Asthma is a heterogeneous disease, usually characterized by chronic airway inflammation. It is defined by the history of respiratory symptoms such as wheeze, shortness of breath, chest tightness and cough that vary over time and in intensity, together with variable expiratory airflow limitation. It affects over 1–18% of the population in different countries.1

According to the International European Respiratory Society (ERS)/American Thoracic Society (ATS) consensus, severe asthma is defined as “asthma which requires treatment with high dose inhaled corticosteroids (ICS) and with a second controller (and/or systemic corticosteroids) to prevent it from becoming uncontrolled or which remains uncontrolled despite this therapy”.2

Nowadays, drugs used for the treatment of asthma diminish airway inflammation and relieve bronchospasm, but they do not offer a cure, which means that when treatment is discontinued, symptoms reappear. International asthma management guidelines1 highlight the importance of achieving and maintaining control with an adequate treatment. Regardless of effective treatments being widely available and the existence of treatment guidelines, gaining control of their asthma is still a challenge for many patients. Despite the use of correct treatment according to these guidelines, up to 50% of patients with asthma remain uncontrolled.3 These data suggest the necessity for alternative therapies, especially for patients with severe uncontrolled asthma. Biologic therapies are one of the most promising new treatments, particularly selective targeted monoclonal antibodies (mAb).4 However, we must not forget that biologics act on specific pathways, so in order to prescribe the most appropriate treatment, identification of the predominant pathophysiological alterations of each patient (phenotyping) is of utmost importance.5

Anti-IgE monoclonal antibodies

The development of new anti-IgE molecules, which are able to decrease free IgE levels and block its binding to the high-affinity receptor (Fc¿RI) offers a promising alternative therapy for patients with severe uncontrolled asthma. Currently, omalizumab is the only mAb approved for the treatment of asthma. A new human anti-IgE mAb, 8D6, binds to a conformational epitope on the CH3 domain of human IgE, can bind to already bound IgE to low-affinity receptors (Fc¿RII od CD23) and can compete with omalizumab for IgE binding.6 QGE031 (ligelizumab) is an investigational anti-IgE antibody that binds IgE with higher affinity than omalizumab. In a double-blind placebo controlled trial in 37 patients with mild allergic asthma, ligelizumab elicited a concentration- and time-dependent change in the provocative concentration of allergen causing a 15% decrease in FEV1 that was maximal and approximately 3-fold greater than that of omalizumab at week 12.7 A double-blind, placebo-controlled trial has been recently completed, exploring the efficacy of ligelizumab on the reduction of severe exacerbations in patients with allergic severe asthma after one year of treatment.8

Anti-IL 5 biologics

Two mAbs have been developed to neutralize interleukin 5 (IL-5), mepolizumab and reslizumab, and another one, which blocks the α-subunit of the IL-5 receptor (IL-5Rα), benralizumab.
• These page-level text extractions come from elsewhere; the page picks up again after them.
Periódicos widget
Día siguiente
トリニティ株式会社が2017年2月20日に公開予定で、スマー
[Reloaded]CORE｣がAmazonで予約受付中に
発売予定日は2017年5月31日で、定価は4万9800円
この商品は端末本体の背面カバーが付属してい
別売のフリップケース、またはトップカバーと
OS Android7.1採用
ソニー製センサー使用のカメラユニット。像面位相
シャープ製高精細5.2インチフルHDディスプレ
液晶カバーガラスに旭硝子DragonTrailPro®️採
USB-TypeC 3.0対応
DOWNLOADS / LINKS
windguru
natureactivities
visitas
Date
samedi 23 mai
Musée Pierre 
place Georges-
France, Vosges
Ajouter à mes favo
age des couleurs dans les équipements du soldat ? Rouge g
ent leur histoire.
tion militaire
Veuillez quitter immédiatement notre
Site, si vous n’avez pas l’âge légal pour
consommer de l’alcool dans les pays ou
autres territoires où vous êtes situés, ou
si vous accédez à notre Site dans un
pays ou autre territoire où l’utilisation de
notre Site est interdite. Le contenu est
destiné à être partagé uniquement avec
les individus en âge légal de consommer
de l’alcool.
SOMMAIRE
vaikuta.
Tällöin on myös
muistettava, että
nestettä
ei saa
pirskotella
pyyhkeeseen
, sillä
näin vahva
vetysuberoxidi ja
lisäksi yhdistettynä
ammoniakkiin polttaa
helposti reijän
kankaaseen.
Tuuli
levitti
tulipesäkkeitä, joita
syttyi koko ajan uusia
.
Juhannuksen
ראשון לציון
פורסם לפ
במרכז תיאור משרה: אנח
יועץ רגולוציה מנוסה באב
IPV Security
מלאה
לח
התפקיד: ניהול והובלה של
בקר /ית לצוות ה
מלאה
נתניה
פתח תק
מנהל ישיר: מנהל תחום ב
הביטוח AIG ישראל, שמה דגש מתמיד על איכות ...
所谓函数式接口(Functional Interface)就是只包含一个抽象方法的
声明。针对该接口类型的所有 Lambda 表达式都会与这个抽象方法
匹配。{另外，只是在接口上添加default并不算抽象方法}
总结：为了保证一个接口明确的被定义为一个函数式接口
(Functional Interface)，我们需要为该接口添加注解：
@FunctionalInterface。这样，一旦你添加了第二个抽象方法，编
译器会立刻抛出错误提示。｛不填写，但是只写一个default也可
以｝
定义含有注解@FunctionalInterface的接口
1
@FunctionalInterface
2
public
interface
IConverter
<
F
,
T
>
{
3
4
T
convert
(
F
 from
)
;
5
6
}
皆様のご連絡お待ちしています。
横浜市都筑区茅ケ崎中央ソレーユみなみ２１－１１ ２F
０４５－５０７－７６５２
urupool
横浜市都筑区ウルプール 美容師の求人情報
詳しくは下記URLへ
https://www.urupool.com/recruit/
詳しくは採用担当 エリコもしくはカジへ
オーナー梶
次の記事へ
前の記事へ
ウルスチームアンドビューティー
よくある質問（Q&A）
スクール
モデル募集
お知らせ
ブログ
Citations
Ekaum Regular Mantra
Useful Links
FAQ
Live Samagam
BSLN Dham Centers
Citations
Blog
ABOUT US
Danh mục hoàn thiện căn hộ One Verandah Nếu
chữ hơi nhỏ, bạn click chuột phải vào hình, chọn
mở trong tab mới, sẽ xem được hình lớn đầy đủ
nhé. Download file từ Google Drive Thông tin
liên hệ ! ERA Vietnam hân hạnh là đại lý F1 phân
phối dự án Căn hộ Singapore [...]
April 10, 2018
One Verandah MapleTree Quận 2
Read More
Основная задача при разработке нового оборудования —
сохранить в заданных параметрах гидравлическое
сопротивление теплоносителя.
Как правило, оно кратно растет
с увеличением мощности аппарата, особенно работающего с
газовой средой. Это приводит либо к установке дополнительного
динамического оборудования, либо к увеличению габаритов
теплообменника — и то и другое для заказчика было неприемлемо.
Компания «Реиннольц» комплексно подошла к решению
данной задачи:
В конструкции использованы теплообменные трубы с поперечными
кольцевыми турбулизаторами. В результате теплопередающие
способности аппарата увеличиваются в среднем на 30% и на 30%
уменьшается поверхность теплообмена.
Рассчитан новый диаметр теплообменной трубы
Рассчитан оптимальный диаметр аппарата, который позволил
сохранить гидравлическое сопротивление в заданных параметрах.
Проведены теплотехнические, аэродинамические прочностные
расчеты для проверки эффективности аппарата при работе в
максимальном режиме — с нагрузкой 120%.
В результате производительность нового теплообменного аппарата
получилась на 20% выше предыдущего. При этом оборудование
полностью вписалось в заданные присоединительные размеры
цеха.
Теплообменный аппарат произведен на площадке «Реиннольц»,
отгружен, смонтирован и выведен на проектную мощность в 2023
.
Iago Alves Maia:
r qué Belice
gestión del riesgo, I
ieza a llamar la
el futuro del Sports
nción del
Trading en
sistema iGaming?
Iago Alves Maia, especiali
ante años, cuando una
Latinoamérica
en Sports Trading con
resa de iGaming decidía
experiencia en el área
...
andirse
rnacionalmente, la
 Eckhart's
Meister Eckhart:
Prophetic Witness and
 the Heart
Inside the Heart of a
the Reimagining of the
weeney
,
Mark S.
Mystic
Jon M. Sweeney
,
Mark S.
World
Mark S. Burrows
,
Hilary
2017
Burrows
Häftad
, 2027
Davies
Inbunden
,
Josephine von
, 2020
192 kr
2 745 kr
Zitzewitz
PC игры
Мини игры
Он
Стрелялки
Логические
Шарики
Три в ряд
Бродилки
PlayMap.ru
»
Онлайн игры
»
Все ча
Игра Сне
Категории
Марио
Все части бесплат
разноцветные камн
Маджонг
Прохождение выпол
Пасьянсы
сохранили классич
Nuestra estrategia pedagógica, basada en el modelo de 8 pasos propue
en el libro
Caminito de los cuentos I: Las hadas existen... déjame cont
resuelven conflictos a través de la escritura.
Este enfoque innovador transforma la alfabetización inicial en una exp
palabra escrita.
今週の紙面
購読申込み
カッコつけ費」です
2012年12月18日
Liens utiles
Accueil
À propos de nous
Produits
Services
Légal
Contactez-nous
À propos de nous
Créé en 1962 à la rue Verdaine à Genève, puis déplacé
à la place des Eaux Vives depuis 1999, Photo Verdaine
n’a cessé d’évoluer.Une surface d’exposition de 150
Mepolizumab is a humanized IgG1 mAb against IL-5 which acts by binding with high affinity and specificity to free IL-5, preventing IL-5 from binding to its receptor on the eosinophil cell surface. A multicenter placebo-controlled trial was performed to determine the Dose Ranging Efficacy And safety of Mepolizumab in severe asthma (DREAM study).9 A total of 621 patients, 12–74 years of age were randomized to receive placebo or one of three doses of intravenous mepolizumab (75, 250 or 750mg) in parallel groups for a year. There was a decrease of approximately 50% in clinical significant exacerbations in all mepolizumab groups compared to placebo without a dose–response effect reported. Mepolizumab also reduced blood and sputum eosinophil counts with a dose–response effect in the number of eosinophils in sputum.

A post hoc analysis of the DREAM trial showed that, overall, the reduction in exacerbations with mepolizumab was observed irrespective of IgE levels or atopy and were more frequent in winter months but treatment response was unaffected by season or atopy.10

Another randomized double-blind placebo-controlled trial was performed to assess the rate of exacerbations in patients receiving either intravenous (i.v.) (75mg) or subcutaneous (s.c.) (100mg) mepolizumab (MENSA study).11 The rate of exacerbations was reduced by approximately 50% in both active groups compared to placebo. Also, an increase in FEV1 as well as in the asthma control questionnaire (ACQ) was observed in patients receiving the drug.

Ortega et al.12 conducted a post hoc analysis to assess the relationship between baseline blood eosinophil counts and efficacy of mepolizumab from the two aforementioned studies (DREAM and MENSA studies), stratifying patients by different baseline blood eosinophil thresholds. This analysis showed a close relationship between baseline blood eosinophil count and clinical efficacy of mepolizumab in patients with severe eosinophilic asthma and a history of exacerbations. The exacerbation rate reduction with mepolizumab versus placebo increased progressively from 52% in patients with a baseline blood eosinophil count of at least 150cells/μL to 70% in patients with a baseline count of at least 500cells/μL. At a baseline count less than 150cells/μL, predicted efficacy of mepolizumab was reduced.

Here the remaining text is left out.